Look for "sidetone" in each line of the entries, and return the matching lines.
::::
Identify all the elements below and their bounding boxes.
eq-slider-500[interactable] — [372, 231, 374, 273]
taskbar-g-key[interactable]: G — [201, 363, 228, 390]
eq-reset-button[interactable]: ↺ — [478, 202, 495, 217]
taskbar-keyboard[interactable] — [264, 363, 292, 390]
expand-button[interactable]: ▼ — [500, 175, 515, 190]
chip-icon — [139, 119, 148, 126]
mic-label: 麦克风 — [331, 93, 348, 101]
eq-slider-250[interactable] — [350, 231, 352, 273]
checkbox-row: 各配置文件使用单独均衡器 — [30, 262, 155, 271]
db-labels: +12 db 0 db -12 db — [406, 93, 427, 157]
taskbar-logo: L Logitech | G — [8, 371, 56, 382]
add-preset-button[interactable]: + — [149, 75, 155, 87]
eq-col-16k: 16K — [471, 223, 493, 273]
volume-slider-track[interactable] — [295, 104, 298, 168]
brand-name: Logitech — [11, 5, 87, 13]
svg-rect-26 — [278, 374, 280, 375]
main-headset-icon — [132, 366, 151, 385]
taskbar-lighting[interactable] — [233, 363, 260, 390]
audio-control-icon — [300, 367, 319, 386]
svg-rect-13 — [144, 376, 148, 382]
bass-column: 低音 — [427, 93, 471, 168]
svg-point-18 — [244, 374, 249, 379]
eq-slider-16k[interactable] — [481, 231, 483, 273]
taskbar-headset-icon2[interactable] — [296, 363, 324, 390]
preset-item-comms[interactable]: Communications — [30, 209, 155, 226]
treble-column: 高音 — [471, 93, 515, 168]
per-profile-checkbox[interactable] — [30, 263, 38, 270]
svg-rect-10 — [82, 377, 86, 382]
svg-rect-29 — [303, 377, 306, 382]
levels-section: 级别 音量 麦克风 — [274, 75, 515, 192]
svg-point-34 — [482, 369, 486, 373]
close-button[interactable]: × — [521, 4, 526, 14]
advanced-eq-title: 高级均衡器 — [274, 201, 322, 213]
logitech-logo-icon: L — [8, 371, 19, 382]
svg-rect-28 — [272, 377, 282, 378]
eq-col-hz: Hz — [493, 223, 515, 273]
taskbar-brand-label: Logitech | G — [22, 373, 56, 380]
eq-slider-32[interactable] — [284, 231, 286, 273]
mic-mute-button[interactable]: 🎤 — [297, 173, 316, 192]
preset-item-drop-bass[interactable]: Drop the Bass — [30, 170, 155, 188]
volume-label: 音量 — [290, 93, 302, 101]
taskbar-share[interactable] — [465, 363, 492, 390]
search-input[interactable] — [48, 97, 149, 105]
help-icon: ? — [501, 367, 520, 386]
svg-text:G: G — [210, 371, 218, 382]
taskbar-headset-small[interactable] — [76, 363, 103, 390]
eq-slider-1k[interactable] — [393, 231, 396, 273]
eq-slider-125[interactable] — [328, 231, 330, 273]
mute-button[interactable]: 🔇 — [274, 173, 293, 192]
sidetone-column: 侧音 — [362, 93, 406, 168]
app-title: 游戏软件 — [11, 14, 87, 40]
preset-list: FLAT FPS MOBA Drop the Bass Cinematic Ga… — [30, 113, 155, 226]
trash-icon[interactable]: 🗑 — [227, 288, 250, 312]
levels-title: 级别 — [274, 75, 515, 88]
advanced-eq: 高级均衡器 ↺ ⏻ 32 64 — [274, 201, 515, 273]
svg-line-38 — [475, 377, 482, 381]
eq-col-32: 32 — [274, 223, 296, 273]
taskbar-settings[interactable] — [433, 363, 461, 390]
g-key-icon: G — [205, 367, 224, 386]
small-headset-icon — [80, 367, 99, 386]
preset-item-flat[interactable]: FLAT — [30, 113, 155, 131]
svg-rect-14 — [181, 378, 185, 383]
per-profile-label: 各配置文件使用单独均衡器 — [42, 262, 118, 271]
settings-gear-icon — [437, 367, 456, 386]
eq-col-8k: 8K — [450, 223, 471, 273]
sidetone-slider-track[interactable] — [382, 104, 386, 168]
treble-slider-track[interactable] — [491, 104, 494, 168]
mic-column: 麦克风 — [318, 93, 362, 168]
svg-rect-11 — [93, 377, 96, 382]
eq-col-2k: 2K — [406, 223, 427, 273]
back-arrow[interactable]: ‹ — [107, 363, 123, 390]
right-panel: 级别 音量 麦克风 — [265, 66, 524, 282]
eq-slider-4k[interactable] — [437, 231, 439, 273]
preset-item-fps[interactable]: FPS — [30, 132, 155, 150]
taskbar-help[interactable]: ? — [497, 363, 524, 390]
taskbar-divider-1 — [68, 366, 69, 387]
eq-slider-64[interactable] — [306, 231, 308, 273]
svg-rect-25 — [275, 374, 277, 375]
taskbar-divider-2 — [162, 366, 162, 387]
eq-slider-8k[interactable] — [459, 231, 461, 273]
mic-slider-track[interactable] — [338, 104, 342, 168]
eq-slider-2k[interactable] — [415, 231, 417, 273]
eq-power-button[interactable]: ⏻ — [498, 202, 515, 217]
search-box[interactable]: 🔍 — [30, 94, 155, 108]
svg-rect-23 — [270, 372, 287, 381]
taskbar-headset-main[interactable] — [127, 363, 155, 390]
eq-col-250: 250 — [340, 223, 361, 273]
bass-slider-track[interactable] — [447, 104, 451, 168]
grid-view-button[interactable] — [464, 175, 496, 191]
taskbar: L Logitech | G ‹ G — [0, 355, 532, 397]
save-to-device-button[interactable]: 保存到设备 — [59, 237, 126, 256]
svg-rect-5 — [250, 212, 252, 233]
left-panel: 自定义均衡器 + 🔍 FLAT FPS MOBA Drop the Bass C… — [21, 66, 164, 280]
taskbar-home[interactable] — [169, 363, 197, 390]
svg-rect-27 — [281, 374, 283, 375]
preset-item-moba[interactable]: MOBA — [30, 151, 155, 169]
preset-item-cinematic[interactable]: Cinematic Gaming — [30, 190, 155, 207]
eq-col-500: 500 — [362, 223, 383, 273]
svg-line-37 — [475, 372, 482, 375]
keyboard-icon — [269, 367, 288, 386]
::::
EXPECTED OUTPUT –
sidetone-column: 侧音 — [362, 93, 406, 168]
sidetone-slider-track[interactable] — [382, 104, 386, 168]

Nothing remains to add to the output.